When you transcribe the entries below, begin at their first line and stop after the line containing "Australijczykami"; pictures stay out.

START Available records

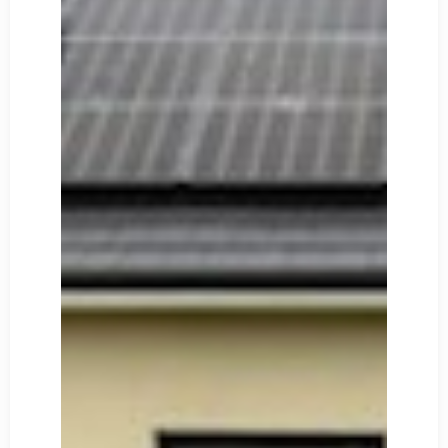
Découvrir
Notre Chantier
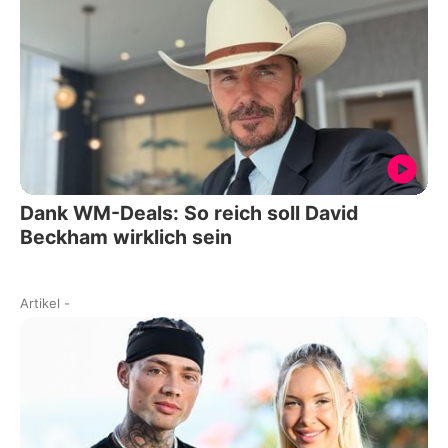
Dank WM-Deals: So reich soll David
Beckham wirklich sein
Artikel
-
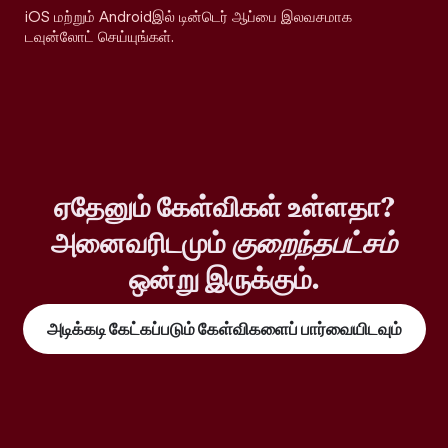
iOS மற்றும் Androidஇல் டின்டெர் ஆப்பை இலவசமாக
டவுன்லோட் செய்யுங்கள்.
ஏதேனும் கேள்விகள் உள்ளதா?
அனைவரிடமும்
குறைந்தபட்சம்
ஒன்று இருக்கும்.
அடிக்கடி கேட்கப்படும் கேள்விகளைப் பார்வையிடவும்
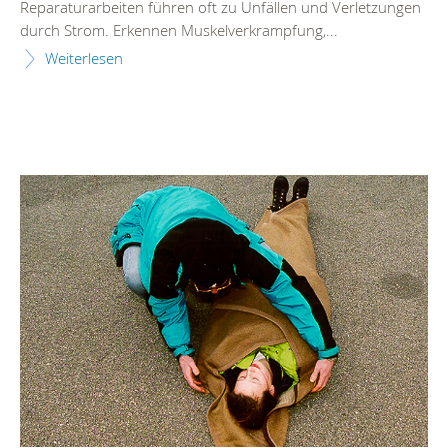
Reparaturarbeiten führen oft zu Unfällen und Verletzungen
durch Strom. Erkennen Muskelverkrampfung,...
Weiterlesen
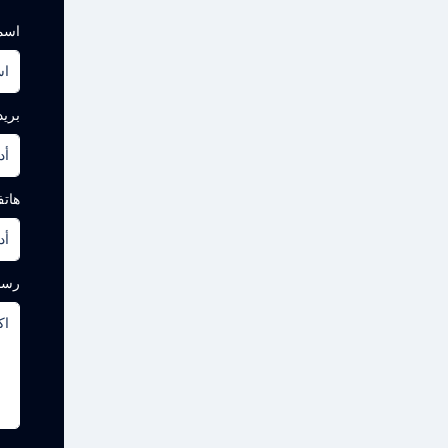
اس
بريد
هات
رسا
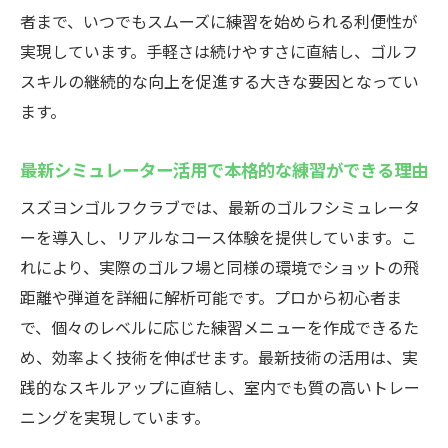
群馬県高崎市のスズヨンで快適なインドアゴル
者まで、いつでもスムーズに練習を始められる利便性が
フ
実現しています。手軽さは続けやすさに直結し、ゴルフ
インドアゴルフスクールで快適な個室体験
スキルの継続的な向上を促進する大きな要因となってい
を実現
ます。
高崎のインドアゴルフなら天候に左右され
ず練習可能
最新シミュレーター活用で本格的な練習ができる理由
居心地の良い空間で集中できるインドアゴ
スズヨンゴルフクラブでは、最新のゴルフシミュレータ
ルフスクール
ーを導入し、リアルなコース体験を提供しています。こ
高崎エリアで人気の理由と利用者の声を紹
れにより、実際のゴルフ場と同様の環境でショットの飛
介
距離や弾道を詳細に解析可能です。プロから初心者ま
インドアゴルフスクールの安全対策やサー
で、個々のレベルに応じた練習メニューを作成できるた
ビス解説
め、効率よく技術を伸ばせます。最新技術の活用は、実
快適な環境で長く続けられるインドアゴル
践的なスキルアップに直結し、室内でも質の高いトレー
フの魅力
ニングを実現しています。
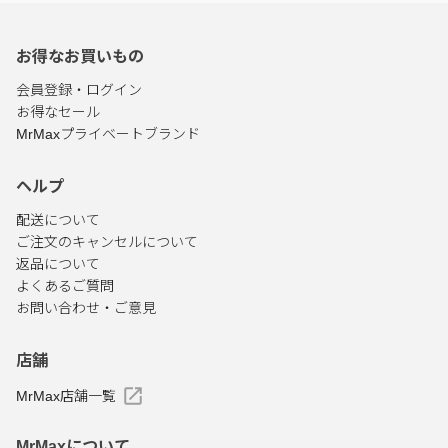
お得なお買いもの
会員登録・ログイン
お得なセール
MrMaxプライベートブランド
ヘルプ
配送について
ご注文のキャンセルについて
返品について
よくあるご質問
お問い合わせ・ご意見
店舗
MrMax店舗一覧
MrMaxについて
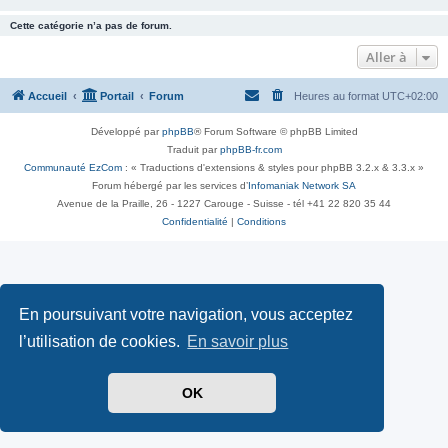
Cette catégorie n’a pas de forum.
Aller à
Accueil
Portail
Forum
Heures au format
UTC+02:00
Développé par
phpBB
® Forum Software © phpBB Limited
Traduit par
phpBB-fr.com
Communauté EzCom
: « Traductions d'extensions & styles pour phpBB 3.2.x & 3.3.x »
Forum hébergé par les services d’
Infomaniak Network SA
Avenue de la Praille, 26 - 1227 Carouge - Suisse - tél +41 22 820 35 44
Confidentialité
|
Conditions
En poursuivant votre navigation, vous acceptez
l’utilisation de cookies.
En savoir plus
OK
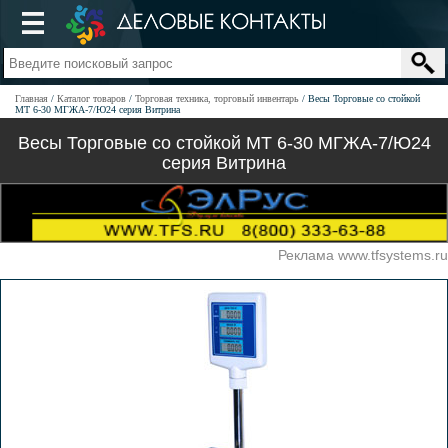
Главная
Каталог товаров
Торговая техника, торговый инвентарь
Весы Торговые со стойкой
МТ 6-30 MГЖА-7/Ю24 серия Витрина
Весы Торговые со стойкой МТ 6-30 MГЖА-7/Ю24
серия Витрина
Реклама www.tfsystems.ru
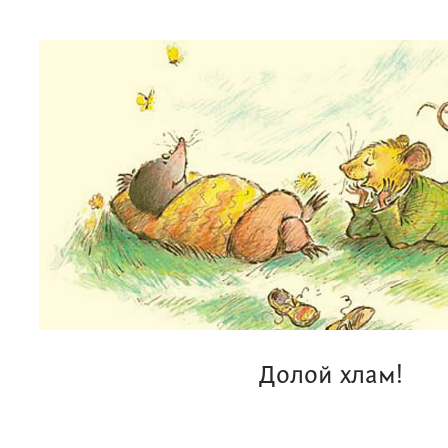
Долой хлам!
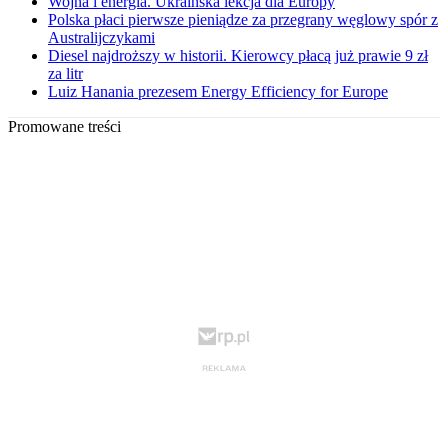
Wojna i energia. Ukraińska lekcja dla Europy
Polska płaci pierwsze pieniądze za przegrany węglowy spór z
Australijczykami
Diesel najdroższy w historii. Kierowcy płacą już prawie 9 zł
za litr
Luiz Hanania prezesem Energy Efficiency for Europe
Promowane treści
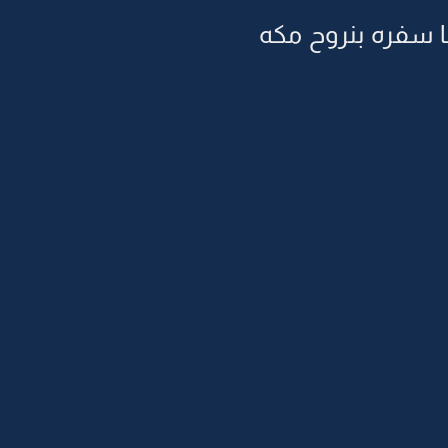
نا سفره بنروح مكه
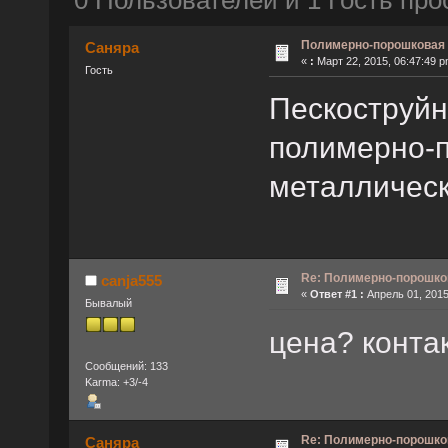
0 Пользователей и 1 Гость про
Полимерно-порошковая 
Саняра
«
:
Март 22, 2015, 06:47:49 p
Гость
Пескоструйн
полимерно-
металлическ
Re: Полимерно-порошко
canja555
«
Ответ #1 :
Апрель 01, 2015
Бывалый
цена? конта
Сообщений: 133
Karma: +3/-4
Re: Полимерно-порошко
Саняра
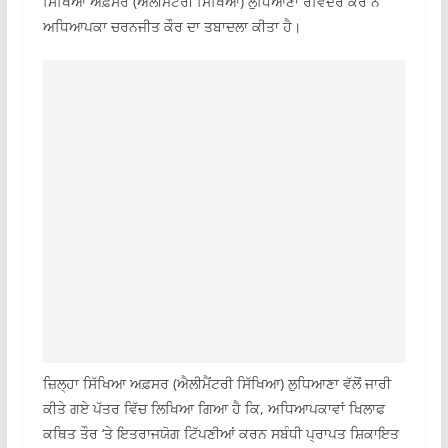
ਸਿੱਖਿਆ ਅਫ਼ਸਰ (ਐਲੀਮੈਂਟਰੀ ਸਿੱਖਿਆ) ਲੁਧਿਆਣਾ ਰਵਿੰਦਰ ਕੌਰ ਨੇ
ਅਧਿਆਪਕਾ ਚਰਨਜੀਤ ਕੌਰ ਦਾ ਤਬਾਦਲਾ ਕੀਤਾ ਹੈ।
ਜ਼ਿਲ੍ਹਾ ਸਿੱਖਿਆ ਅਫ਼ਸਰ (ਐਲੀਮੈਂਟਰੀ ਸਿੱਖਿਆ) ਲੁਧਿਆਣਾ ਵੱਲੋਂ ਜਾਰੀ
ਕੀਤੇ ਗਏ ਪੱਤਰ ਵਿੱਚ ਲਿਖਿਆ ਗਿਆ ਹੈ ਕਿ, ਅਧਿਆਪਕਾਵਾਂ ਖਿਲਾਫ
ਕਥਿਤ ਤੌਰ ‘ਤੇ ਇਤਰਾਜਯੋਗ ਟਿੱਪਣੀਆਂ ਕਰਨ ਸਬੰਧੀ ਪ੍ਰਾਪਤ ਸ਼ਿਕਾਇਤ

END Available records

* _Result_:
Découvrir
Notre Chantier
Dank WM-Deals: So reich soll David
Beckham wirklich sein
Artikel
-
iOS மற்றும் Androidஇல் டின்டெர் ஆப்பை இலவசமாக
டவுன்லோட் செய்யுங்கள்.
ஏதேனும் கேள்விகள் உள்ளதா?
அனைவரிடமும்
குறைந்தபட்சம்
ஒன்று இருக்கும்.
அடிக்கடி கேட்கப்படும் கேள்விகளைப் பார்வையிடவும்
Reparaturarbeiten führen oft zu Unfällen und Verletzungen
durch Strom. Erkennen Muskelverkrampfung,...
Weiterlesen
اس
بريد
هات
رسا
群馬県高崎市のスズヨンで快適なインドアゴル
者まで、いつでもスムーズに練習を始められる利便性が
フ
実現しています。手軽さは続けやすさに直結し、ゴルフ
インドアゴルフスクールで快適な個室体験
スキルの継続的な向上を促進する大きな要因となってい
を実現
ます。
高崎のインドアゴルフなら天候に左右され
ず練習可能
最新シミュレーター活用で本格的な練習ができる理由
居心地の良い空間で集中できるインドアゴ
スズヨンゴルフクラブでは、最新のゴルフシミュレータ
ルフスクール
ーを導入し、リアルなコース体験を提供しています。こ
高崎エリアで人気の理由と利用者の声を紹
れにより、実際のゴルフ場と同様の環境でショットの飛
介
距離や弾道を詳細に解析可能です。プロから初心者ま
インドアゴルフスクールの安全対策やサー
で、個々のレベルに応じた練習メニューを作成できるた
ビス解説
め、効率よく技術を伸ばせます。最新技術の活用は、実
快適な環境で長く続けられるインドアゴル
践的なスキルアップに直結し、室内でも質の高いトレー
フの魅力
ニングを実現しています。
お得なお買いもの
会員登録・ログイン
お得なセール
MrMaxプライベートブランド
ヘルプ
配送について
ご注文のキャンセルについて
返品について
よくあるご質問
お問い合わせ・ご意見
店舗
MrMax店舗一覧
MrMaxについて
Cette catégorie n’a pas de forum.
Aller à
Accueil
Portail
Forum
Heures au format
UTC+02:00
Développé par
phpBB
® Forum Software © phpBB Limited
Traduit par
phpBB-fr.com
Communauté EzCom
: « Traductions d'extensions & styles pour phpBB 3.2.x & 3.3.x »
Forum hébergé par les services d’
Infomaniak Network SA
Avenue de la Praille, 26 - 1227 Carouge - Suisse - tél +41 22 820 35 44
Confidentialité
|
Conditions
En poursuivant votre navigation, vous acceptez
l’utilisation de cookies.
En savoir plus
OK
Главная
Каталог товаров
Торговая техника, торговый инвентарь
Весы Торговые со стойкой
МТ 6-30 MГЖА-7/Ю24 серия Витрина
Весы Торговые со стойкой МТ 6-30 MГЖА-7/Ю24
серия Витрина
Реклама www.tfsystems.ru
Долой хлам!
Wojna i energia. Ukraińska lekcja dla Europy
Polska płaci pierwsze pieniądze za przegrany węglowy spór z
Australijczykami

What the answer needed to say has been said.